◆ Activity
Count lines holding the string "дома" in the data that follows. Reply with one number only.

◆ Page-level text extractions
◇ ◇ ◇ ◇
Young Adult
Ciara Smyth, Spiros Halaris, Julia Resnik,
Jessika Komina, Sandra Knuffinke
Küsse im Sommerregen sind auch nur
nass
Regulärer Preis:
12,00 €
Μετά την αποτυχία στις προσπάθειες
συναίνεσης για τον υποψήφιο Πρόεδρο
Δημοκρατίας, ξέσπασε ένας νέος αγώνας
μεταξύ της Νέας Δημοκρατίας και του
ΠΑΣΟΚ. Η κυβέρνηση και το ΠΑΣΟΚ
◇ ◇ ◇ ◇
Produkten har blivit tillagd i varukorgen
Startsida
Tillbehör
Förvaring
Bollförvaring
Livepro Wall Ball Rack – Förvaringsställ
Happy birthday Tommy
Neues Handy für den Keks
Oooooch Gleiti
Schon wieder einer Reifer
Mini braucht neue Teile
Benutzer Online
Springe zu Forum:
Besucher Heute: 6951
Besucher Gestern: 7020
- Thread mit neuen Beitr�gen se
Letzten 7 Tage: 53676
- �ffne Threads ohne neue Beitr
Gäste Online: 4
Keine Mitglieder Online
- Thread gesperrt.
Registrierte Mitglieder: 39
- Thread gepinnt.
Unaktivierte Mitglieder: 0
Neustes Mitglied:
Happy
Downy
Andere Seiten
◇ ◇ ◇ ◇
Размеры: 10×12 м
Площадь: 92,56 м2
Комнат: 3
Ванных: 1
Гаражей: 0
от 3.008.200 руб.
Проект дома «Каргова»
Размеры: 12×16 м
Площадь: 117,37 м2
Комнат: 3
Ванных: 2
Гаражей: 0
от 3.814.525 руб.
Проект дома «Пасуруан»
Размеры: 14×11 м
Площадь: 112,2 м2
◇ ◇ ◇ ◇
◆ Reply to the exercise
2